Talvez alguns invejosos com meu sucesso, uns afetadinhos sem testosterona, tentem abafar meus ventos viris de mudança. Mal sabem eles que aprendi a aplicar estrangulamentos no padrão Fifa. Um desses camaradas me viu quebrando uma vitrine e me jogou um xaveco. Disse que eu não tinha consciência, que eu era um contrarrevolucionário. Enfiei logo um perfume Jequiti no olho dele. Vai derrubar a Bastilha, mané! Se não fosse o sargento do Bope me botar pra dormir com uma bala de borracha na testa, eu detonava o cara.
 
Confesso que tenho predileção em mirar minha energia revolucionária naqueles camaradas brancos que ficam mugindo “Sem violência”, “Sem violência”. Não quer violência, vai pra Disney!
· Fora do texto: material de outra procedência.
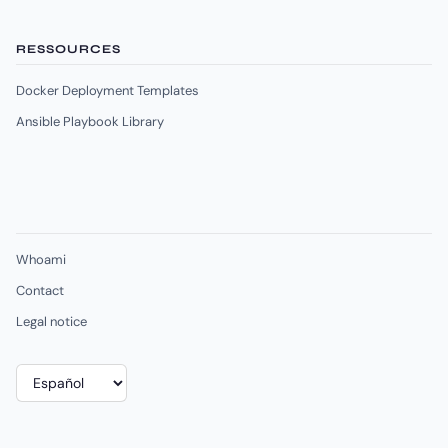
RESSOURCES
Docker Deployment Templates
Ansible Playbook Library
Whoami
Contact
Legal notice
Elegir
un
idioma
Tá com medo? Chama o papai! Devem ser vegetarianos, ecochatos. São do tipo inofensivos, criados pela avó. Com esses, eu faço strike.
 
Fico também atento a situações que despertam meu interesse. Quando pego um hippie de butique oferecendo uma flor para um policial, o sapeca-iá-iá-na-fuça vai com gosto. O que mais me irritou esta semana foi um cara dizendo que era da Terceira Internacional dando porrada num que era da Quarta. Que babado é esse? Eu sou Grêmio, o cara me vem com Internacional? Tá maluco? E não é que chegou um bando com bandeiras vermelhas com uma estrela branca? Ah, meu irmão, deve ser a organizada independente. Desci o porrete. Me chamaram de fascista. São uns bananas. Porrada faz parte, pô. Malandros mesmo são aqueles carecas que pintaram com canivete e corrente. A barra pesou, atropelei uns três. Me chamaram de comunista. Que papo mais mariola. Eu sou é democrata! Dei neles e nos inimigos deles, os moicanos. Esses são de esquerda, mas não aguentam o tranco. Tudo florzinha. Tiranizei de mão aberta. Vão quebrar banca de jornal, bando de trouxas!
 
A coisa foi nessa base a semana toda. Me amarrei na exibição de músculos da democracia brasileira. Queria nocautear uns deputados, uns vereadores, meia dúzia de senadores, mas não rolou. Os caras não pintaram na área. Mas confesso que estou cansado. Bater nesses pés de pano me deu até distensão muscular. Meu bíceps está um caco, véio.